All of this proves there is something special about human beings. What else could possibly absorb our interest and attention in this way? Only people who were made to be like God (see Gen. 1:27), but are now struggling to make things work in a fallen world.

The stunning success of so-called reality TV also tells us that Americans have nothing better to do. What kind of culture produces a television program like “The Bachelorette”? Only a culture that is bored with reality and has lost all sense of purpose. Apparently, our own lives are not interesting enough to hold our interest. We want to put somebody else in an unreal situation and watch what happens. Reality shows never would have appeared in the 1950s. It is only at this late stage of cultural decadence that such programming is even possible.

Reality TV is very different from, say, watching a good film. When someone writes the script for a movie, they are telling a story that shows something about life. If the story is morally ennobling, then rather than merely serving as a form of escape, it enables us to gain deeper understanding into what it means to live in God’s world. Reality TV—or unreality TV doesn’t do that. It just wastes our time. It may amuse us for a while, but it does not equip us to live for God. We end up living in someone else’s fantasy instead of doing what we ought to be doing, which is getting involved with real people and their real problems.

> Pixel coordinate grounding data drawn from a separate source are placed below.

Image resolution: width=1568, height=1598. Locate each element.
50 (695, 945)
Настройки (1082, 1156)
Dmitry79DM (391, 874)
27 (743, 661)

If you enjoy reality TV, you ought to try just plain old reality. Really, you should. The kind of reality I have in mind comes from living an authentic Christian life that is dedicated to helping others grow in grace. “Now we really live,” wrote the apostle Paul, “since you are standing firm in the Lord” (1 Thess. 3:8). Don’t just sit there watching people do trivial things on television. Go on a short-term missions trip to a place where the church is struggling. Live in community with other Christians or get involved in ministry and then try to love the people you have to live with and work with. Spend time praying with somebody who is trying and sometimes failing to make a relationship work. But whatever you do, get real.